- TASK PROMPT -
Would you transcribe the whole listing exactly, minus its pictures?

- INPUT MATERIAL -
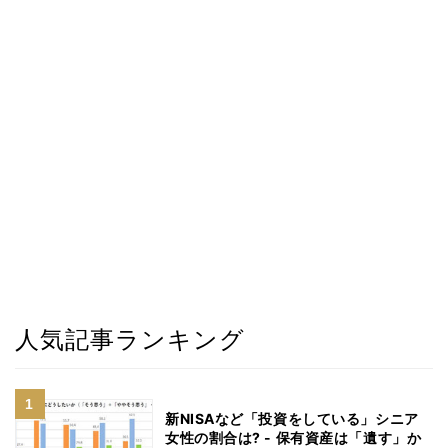
人気記事ランキング
新NISAなど「投資をしている」シニア
女性の割合は? - 保有資産は「遺す」か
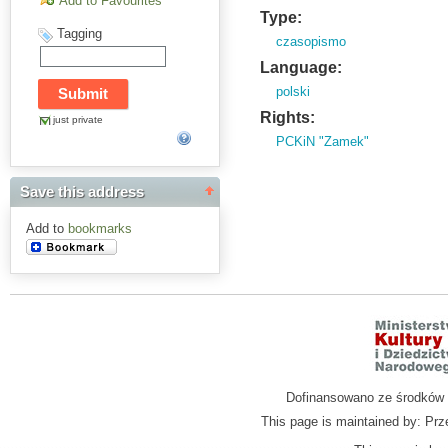
Add to Favourites
Type:
Tagging
czasopismo
Language:
polski
Rights:
just private
PCKiN "Zamek"
Save this address
Add to
bookmarks
Dofinansowano ze środków M
This page is maintained by: Prz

- RESPONSE AREA -
人気記事ランキング
新NISAなど「投資をしている」シニア
女性の割合は? - 保有資産は「遺す」か
Add to Favourites
Type:
Tagging
czasopismo
Language:
polski
Rights:
just private
PCKiN "Zamek"
Save this address
Add to
bookmarks
Dofinansowano ze środków M
This page is maintained by: Prz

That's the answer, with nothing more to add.